Voordat partijen het eens worden over een koop- of huurovereenkomst voor vastgoed, kunnen zij een intentieverklaring, term sheet of andere vorm van voorlopige overeenkomst (samen een “LOI” genoemd) opstellen. Over het algemeen kan een LOI worden ondertekend of ten minste geparafeerd en geeft aan dat de partijen het eens zijn over bepaalde belangrijke voorwaarden van een overeenkomst, maar niet over alle bepalingen of details.
LOI’s dienen nuttige doeleinden. Een daarvan is misverstanden als gevolg van complexe onderhandelingen te voorkomen. Door bijvoorbeeld de voorwaarden vast te leggen waarover overeenstemming is bereikt, kan een LOI de gebieden voor toekomstige onderhandelingen verkleinen. Evenzo kan in een LOI worden bepaald dat aan bepaalde formaliteiten moet worden voldaan, zoals een definitief ondertekend geschrift, voordat een van beide partijen gehouden is de transactie uit te voeren. Een ander veelvoorkomend doel van een LOI is het veiligstellen van de exclusieve inspanningen van de partijen om de transactie af te ronden.

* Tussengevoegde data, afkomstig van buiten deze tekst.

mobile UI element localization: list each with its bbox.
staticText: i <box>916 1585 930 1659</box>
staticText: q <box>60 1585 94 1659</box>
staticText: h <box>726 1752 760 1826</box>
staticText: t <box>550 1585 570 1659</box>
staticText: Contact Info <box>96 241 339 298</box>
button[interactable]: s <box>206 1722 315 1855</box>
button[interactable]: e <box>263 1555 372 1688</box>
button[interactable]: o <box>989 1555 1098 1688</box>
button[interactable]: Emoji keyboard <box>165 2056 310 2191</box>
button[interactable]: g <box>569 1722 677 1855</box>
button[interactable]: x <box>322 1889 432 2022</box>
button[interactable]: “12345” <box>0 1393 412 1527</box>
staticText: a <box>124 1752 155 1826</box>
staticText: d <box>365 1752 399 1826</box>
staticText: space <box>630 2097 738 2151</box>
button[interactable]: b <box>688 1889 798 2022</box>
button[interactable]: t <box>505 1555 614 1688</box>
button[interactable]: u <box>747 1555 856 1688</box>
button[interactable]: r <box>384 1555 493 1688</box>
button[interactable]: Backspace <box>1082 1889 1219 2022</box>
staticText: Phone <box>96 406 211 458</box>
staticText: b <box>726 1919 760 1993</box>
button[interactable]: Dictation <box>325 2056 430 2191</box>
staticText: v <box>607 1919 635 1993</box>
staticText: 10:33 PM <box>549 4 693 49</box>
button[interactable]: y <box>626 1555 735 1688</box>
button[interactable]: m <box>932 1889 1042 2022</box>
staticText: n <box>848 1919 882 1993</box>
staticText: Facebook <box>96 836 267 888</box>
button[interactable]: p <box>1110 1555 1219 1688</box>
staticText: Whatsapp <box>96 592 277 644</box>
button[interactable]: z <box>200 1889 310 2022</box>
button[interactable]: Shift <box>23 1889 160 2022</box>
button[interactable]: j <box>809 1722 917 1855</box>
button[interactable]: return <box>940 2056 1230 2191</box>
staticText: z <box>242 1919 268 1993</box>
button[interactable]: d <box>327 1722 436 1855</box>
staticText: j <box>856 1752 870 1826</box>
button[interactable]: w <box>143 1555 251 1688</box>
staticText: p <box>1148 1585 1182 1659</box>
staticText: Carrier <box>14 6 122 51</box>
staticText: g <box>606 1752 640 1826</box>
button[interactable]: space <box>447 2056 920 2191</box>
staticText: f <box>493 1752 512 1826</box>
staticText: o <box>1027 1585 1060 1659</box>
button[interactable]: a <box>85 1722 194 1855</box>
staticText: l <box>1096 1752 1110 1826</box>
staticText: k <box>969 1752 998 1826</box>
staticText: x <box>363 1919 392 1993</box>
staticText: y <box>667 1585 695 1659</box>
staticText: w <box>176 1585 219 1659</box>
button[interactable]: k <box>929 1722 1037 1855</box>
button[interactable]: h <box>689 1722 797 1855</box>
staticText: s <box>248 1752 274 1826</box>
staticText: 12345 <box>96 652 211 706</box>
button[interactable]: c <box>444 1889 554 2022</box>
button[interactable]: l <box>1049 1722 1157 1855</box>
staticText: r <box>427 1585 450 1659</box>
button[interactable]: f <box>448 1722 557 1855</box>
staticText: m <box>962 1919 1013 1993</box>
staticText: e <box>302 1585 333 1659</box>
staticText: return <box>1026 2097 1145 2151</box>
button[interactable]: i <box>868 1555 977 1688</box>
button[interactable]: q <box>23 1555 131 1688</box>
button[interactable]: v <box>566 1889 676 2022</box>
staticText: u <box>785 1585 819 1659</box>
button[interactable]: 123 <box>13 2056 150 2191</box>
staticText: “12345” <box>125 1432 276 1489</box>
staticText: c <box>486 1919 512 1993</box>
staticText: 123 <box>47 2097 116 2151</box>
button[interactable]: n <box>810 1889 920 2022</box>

Zoals een federaal hof van beroep heeft uitgelegd: “Wanneer een deal noodzakelijkerwijs wordt voorafgegaan door kostbaar voorwerk, kan een intentieverklaring zowel de koper als de verkoper ten goede komen…. de koper verzekert zich van de onverdeelde aandacht van de verkoper zolang vooruitgang wordt geboekt bij het gladstrijken van de punten van de transactie. Geen van beide partijen heeft zich verbonden tot de ruil. Beiden zijn overeengekomen ernaar toe te werken.”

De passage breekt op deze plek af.